*** Opening of Excerpted data ***

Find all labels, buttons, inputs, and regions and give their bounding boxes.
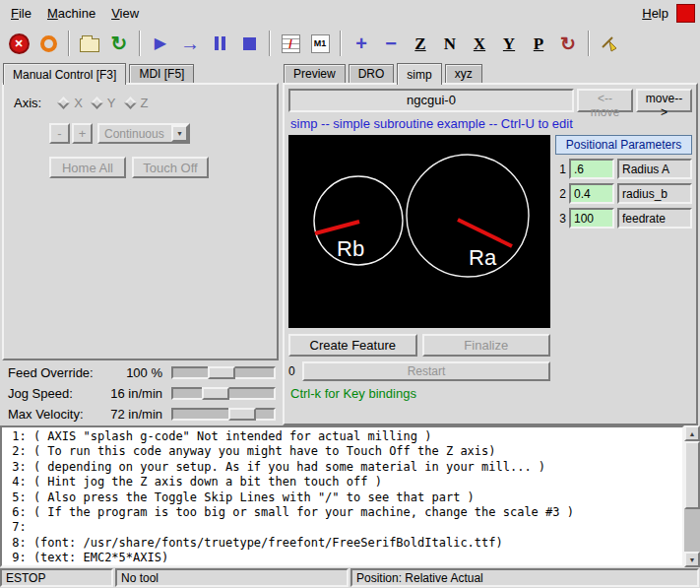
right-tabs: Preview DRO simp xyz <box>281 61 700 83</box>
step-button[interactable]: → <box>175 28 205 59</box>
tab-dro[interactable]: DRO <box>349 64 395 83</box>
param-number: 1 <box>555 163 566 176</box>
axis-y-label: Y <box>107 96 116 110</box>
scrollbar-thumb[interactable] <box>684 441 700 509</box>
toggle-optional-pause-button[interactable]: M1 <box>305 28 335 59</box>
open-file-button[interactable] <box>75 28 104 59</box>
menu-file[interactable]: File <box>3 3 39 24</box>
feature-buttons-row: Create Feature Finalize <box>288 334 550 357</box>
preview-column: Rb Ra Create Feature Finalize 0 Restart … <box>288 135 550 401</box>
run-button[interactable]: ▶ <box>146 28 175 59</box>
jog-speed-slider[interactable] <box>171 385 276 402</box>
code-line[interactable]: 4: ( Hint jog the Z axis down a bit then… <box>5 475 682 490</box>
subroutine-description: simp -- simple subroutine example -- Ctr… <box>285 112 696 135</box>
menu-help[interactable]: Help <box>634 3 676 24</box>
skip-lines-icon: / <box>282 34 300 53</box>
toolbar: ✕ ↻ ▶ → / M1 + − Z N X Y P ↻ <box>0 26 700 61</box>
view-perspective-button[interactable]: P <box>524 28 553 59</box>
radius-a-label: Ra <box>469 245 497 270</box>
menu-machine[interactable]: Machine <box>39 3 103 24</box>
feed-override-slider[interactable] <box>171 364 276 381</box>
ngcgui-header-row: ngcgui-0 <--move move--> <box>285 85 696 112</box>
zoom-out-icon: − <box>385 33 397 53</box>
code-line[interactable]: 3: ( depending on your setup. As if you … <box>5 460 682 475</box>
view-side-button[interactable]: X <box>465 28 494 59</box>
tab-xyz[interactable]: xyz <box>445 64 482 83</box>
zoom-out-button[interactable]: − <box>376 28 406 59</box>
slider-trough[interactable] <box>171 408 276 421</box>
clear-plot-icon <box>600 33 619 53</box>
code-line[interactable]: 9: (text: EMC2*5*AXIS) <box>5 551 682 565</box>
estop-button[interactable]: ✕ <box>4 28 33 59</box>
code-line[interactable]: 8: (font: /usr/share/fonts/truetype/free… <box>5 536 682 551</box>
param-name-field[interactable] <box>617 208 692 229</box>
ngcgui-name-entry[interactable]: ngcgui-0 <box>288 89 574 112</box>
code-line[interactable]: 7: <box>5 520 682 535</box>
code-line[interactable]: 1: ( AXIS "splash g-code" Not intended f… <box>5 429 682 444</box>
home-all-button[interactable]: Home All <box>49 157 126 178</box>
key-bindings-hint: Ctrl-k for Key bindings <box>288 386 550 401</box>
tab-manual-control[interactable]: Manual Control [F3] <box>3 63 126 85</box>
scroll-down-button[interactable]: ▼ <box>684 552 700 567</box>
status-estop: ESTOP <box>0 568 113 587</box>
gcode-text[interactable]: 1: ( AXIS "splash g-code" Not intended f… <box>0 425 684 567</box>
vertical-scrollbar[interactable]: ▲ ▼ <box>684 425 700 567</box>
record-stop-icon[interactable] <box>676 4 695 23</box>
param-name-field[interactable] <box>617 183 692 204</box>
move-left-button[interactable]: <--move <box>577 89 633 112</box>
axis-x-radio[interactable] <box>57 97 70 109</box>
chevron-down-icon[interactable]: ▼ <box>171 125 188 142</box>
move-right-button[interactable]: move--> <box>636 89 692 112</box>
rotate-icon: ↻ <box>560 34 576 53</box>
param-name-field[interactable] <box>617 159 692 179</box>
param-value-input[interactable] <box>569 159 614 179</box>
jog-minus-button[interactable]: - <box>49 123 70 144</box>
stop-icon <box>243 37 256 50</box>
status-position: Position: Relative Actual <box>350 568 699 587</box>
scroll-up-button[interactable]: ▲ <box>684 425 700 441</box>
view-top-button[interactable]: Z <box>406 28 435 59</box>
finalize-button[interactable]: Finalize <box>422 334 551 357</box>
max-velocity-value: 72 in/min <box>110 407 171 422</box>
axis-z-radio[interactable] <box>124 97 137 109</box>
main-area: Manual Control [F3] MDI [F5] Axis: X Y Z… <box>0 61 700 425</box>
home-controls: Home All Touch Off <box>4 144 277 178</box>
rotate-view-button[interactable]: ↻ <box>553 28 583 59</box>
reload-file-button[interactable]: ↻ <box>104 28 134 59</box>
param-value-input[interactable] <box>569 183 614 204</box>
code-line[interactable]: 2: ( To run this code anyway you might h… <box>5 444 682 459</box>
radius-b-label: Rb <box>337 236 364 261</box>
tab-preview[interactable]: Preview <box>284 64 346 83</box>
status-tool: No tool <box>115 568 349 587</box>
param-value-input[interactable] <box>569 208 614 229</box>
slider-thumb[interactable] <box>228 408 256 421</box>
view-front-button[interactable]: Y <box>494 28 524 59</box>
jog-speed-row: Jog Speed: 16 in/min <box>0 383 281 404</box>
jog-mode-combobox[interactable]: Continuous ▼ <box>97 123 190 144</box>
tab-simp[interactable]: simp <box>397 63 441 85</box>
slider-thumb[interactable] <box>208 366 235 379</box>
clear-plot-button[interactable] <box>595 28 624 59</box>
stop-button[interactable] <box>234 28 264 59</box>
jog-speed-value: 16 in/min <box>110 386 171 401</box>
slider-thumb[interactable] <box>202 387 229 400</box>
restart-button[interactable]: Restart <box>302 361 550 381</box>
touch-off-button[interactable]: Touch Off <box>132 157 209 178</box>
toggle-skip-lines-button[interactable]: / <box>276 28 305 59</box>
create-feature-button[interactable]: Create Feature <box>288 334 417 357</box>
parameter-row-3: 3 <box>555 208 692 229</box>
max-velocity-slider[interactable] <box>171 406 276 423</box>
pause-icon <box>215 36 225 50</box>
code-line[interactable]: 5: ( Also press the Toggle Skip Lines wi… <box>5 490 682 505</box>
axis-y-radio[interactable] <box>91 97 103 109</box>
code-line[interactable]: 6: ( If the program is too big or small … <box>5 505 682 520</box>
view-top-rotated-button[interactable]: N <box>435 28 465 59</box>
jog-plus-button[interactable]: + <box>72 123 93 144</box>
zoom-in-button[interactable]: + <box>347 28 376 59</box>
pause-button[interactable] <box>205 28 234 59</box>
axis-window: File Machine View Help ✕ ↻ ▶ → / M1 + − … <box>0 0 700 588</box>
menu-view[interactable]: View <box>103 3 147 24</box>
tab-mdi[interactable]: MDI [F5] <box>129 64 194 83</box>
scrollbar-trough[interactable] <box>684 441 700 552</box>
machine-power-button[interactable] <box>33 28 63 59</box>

*** Close of Excerpted data ***
*** Opening of Excerpted data ***

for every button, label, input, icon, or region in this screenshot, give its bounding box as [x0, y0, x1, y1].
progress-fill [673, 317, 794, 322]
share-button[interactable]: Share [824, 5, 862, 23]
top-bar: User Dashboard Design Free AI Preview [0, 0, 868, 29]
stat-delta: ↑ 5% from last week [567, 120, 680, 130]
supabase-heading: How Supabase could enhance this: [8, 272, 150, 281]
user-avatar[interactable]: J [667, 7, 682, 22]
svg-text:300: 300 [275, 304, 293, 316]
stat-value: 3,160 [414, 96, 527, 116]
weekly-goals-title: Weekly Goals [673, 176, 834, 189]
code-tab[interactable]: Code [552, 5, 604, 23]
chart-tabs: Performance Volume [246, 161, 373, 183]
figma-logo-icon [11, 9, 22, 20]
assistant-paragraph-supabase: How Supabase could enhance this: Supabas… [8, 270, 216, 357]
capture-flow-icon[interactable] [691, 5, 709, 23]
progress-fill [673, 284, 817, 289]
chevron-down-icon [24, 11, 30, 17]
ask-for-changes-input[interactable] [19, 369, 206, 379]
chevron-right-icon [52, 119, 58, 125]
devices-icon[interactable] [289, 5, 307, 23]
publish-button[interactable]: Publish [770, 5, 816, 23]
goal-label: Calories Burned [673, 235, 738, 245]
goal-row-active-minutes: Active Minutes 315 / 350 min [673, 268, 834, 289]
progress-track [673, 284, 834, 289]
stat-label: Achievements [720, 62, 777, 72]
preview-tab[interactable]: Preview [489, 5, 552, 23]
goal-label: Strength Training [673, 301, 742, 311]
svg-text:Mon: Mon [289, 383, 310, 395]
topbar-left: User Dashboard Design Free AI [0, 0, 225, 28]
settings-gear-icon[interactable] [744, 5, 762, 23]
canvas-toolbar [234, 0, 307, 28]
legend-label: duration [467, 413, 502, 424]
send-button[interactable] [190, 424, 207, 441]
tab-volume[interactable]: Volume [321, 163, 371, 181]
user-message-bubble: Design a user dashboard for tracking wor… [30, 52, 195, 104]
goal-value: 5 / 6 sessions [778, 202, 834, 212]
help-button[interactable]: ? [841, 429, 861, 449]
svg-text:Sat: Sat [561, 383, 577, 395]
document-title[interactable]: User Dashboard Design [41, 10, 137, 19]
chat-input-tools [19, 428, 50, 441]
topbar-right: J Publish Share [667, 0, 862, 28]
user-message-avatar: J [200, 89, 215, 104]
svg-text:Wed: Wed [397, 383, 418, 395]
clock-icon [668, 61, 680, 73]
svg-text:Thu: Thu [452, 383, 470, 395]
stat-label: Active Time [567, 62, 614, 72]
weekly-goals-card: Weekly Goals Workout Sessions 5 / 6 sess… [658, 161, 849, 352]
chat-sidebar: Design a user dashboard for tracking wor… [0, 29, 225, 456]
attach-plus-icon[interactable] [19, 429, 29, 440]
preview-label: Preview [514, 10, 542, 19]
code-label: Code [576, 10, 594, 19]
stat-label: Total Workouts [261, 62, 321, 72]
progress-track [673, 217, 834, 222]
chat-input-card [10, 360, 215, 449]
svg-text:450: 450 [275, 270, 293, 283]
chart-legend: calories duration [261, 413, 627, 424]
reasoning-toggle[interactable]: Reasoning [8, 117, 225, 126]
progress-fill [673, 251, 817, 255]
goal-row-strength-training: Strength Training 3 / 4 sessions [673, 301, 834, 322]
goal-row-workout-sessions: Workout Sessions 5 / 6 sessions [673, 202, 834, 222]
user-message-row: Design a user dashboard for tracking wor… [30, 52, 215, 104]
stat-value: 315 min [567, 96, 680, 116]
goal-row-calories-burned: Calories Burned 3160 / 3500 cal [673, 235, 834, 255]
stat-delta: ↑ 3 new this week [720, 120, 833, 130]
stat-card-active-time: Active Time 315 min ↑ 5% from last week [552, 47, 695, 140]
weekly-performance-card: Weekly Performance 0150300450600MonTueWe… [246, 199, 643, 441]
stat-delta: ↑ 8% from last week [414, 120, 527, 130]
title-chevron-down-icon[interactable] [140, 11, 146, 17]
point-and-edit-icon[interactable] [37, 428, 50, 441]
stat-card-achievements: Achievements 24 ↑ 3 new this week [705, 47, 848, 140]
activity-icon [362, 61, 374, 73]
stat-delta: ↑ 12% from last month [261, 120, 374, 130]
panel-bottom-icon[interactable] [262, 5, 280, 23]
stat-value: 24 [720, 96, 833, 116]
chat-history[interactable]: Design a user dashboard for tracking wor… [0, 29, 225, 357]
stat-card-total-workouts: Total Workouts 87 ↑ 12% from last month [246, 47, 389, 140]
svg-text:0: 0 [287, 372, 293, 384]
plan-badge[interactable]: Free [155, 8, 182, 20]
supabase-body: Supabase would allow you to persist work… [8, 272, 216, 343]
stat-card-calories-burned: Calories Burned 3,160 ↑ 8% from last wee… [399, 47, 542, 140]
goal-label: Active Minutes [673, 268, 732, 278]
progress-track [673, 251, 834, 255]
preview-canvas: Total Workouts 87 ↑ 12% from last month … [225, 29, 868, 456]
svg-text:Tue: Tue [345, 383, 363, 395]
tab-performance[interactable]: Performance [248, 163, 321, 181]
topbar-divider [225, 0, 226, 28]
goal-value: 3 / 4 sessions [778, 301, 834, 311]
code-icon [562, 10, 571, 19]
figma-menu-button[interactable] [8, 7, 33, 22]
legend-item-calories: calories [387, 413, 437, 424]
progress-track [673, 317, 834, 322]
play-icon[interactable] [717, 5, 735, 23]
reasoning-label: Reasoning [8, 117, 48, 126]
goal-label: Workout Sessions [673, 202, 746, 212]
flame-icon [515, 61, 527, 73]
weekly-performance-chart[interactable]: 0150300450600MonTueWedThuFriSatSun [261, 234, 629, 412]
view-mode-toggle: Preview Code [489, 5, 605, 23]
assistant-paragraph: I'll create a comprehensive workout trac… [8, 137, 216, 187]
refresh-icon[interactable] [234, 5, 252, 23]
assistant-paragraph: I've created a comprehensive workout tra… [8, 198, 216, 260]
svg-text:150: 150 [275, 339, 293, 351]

*** Close of Excerpted data ***
*** Opening of Excerpted data ***

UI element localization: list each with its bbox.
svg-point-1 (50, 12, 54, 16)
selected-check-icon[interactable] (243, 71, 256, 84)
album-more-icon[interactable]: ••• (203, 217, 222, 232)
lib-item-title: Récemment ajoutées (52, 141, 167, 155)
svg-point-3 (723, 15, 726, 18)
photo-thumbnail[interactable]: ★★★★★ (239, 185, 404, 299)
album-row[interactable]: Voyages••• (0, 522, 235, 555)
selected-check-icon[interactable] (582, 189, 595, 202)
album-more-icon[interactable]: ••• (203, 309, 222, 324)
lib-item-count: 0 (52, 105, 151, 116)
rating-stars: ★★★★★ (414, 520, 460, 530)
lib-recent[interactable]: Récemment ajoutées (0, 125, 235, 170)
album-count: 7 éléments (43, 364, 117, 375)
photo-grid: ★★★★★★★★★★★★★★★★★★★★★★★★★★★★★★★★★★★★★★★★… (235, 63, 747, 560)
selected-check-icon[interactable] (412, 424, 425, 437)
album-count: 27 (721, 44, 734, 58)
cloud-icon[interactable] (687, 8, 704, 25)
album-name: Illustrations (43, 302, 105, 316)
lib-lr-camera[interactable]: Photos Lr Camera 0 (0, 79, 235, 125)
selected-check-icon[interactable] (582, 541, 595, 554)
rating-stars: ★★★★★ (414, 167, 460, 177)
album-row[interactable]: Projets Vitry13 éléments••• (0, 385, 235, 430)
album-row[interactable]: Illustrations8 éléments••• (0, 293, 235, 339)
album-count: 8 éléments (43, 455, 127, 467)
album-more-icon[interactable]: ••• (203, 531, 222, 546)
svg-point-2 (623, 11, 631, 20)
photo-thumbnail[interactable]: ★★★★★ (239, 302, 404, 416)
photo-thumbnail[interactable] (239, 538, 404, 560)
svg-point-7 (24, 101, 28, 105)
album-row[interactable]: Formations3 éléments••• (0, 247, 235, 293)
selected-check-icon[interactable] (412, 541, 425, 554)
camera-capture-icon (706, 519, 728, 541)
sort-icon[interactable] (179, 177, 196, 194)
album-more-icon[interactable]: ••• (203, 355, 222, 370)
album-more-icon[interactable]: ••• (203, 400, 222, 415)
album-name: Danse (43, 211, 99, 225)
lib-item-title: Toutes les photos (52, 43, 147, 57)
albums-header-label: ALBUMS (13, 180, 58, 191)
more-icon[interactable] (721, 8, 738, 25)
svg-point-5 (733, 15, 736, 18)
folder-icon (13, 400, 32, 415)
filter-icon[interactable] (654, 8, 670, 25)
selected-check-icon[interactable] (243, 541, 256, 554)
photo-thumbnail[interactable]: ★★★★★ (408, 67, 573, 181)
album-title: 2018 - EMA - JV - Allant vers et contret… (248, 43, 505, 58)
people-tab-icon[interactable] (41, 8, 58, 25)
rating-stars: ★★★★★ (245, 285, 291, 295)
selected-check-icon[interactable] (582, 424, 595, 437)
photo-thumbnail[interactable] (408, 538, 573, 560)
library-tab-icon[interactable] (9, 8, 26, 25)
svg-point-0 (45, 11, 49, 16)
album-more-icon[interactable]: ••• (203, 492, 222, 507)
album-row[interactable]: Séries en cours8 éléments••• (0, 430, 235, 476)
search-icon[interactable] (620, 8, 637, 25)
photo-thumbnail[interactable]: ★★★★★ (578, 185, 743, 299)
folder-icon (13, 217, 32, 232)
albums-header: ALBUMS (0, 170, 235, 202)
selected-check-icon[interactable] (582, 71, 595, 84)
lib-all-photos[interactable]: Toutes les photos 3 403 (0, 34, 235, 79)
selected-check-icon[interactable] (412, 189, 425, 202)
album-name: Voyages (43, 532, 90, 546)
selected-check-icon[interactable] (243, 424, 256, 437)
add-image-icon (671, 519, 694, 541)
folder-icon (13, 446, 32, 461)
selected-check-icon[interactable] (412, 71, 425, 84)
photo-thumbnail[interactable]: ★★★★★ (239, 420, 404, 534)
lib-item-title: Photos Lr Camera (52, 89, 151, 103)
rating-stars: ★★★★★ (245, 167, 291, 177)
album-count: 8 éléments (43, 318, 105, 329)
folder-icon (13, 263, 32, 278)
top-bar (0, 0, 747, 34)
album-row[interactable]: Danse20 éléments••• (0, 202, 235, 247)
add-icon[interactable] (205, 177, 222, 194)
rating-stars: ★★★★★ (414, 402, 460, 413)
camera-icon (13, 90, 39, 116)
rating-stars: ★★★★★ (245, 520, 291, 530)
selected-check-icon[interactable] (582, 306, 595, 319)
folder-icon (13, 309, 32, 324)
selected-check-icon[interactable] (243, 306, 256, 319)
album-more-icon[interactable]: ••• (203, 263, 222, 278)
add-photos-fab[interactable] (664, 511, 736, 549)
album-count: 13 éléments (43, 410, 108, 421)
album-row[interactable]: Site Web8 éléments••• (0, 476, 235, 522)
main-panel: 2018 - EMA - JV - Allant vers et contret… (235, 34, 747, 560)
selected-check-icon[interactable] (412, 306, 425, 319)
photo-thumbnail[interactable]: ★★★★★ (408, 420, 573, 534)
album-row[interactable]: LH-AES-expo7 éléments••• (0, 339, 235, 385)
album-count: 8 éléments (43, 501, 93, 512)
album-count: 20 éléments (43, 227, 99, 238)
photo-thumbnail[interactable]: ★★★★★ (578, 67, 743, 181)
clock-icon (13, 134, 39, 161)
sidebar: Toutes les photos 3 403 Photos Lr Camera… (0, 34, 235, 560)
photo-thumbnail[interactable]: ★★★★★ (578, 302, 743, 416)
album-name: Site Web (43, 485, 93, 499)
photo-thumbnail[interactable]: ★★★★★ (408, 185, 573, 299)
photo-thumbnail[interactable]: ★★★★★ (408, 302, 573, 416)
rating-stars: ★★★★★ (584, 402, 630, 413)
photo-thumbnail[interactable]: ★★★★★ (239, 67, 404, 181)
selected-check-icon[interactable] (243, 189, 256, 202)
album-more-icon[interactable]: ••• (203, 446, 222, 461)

*** Close of Excerpted data ***

(Your assignment): Go over the entries above and tally the lines holding "header"; please answer with the number alone.

(Your solution): 3